## Required action
Reproduce, exactly and in full, the records that follow, minus any pictures.

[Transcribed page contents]
+ + + + + + +
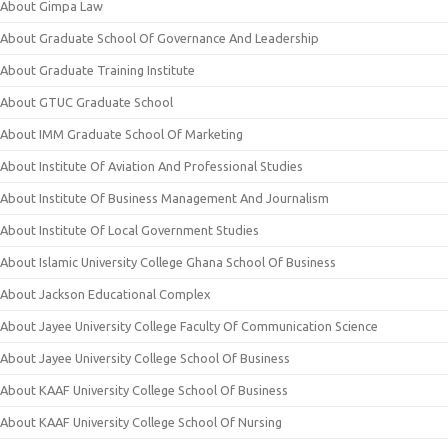
About Gimpa Law
About Graduate School Of Governance And Leadership
About Graduate Training Institute
About GTUC Graduate School
About IMM Graduate School Of Marketing
About Institute Of Aviation And Professional Studies
About Institute Of Business Management And Journalism
About Institute Of Local Government Studies
About Islamic University College Ghana School Of Business
About Jackson Educational Complex
About Jayee University College Faculty Of Communication Science
About Jayee University College School Of Business
About KAAF University College School Of Business
About KAAF University College School Of Nursing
+ + + + + + +
## Solution to the exercise
About Gimpa Law
About Graduate School Of Governance And Leadership
About Graduate Training Institute
About GTUC Graduate School
About IMM Graduate School Of Marketing
About Institute Of Aviation And Professional Studies
About Institute Of Business Management And Journalism
About Institute Of Local Government Studies
About Islamic University College Ghana School Of Business
About Jackson Educational Complex
About Jayee University College Faculty Of Communication Science
About Jayee University College School Of Business
About KAAF University College School Of Business
About KAAF University College School Of Nursing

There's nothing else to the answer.